→ Action item:
Each record below is to be copied exactly; the pictures are to be omitted.

◆ ◆ ◆

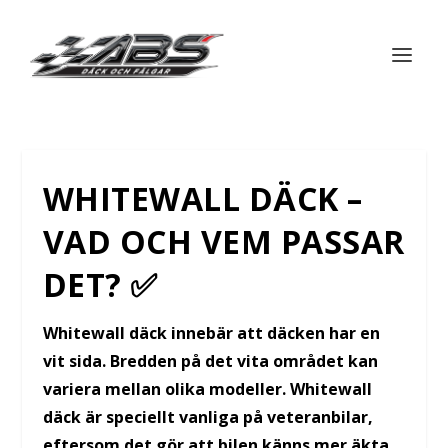
WHITEWALL DÄCK –
VAD OCH VEM PASSAR
DET? ✅
Whitewall däck innebär att däcken har en
vit sida. Bredden på det vita området kan
variera mellan olika modeller. Whitewall
däck är speciellt vanliga på veteranbilar,
eftersom det gör att bilen känns mer äkta.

◆ ◆ ◆

→ Exercise response:
WHITEWALL DÄCK –
VAD OCH VEM PASSAR
DET? ✅
Whitewall däck innebär att däcken har en
vit sida. Bredden på det vita området kan
variera mellan olika modeller. Whitewall
däck är speciellt vanliga på veteranbilar,
eftersom det gör att bilen känns mer äkta.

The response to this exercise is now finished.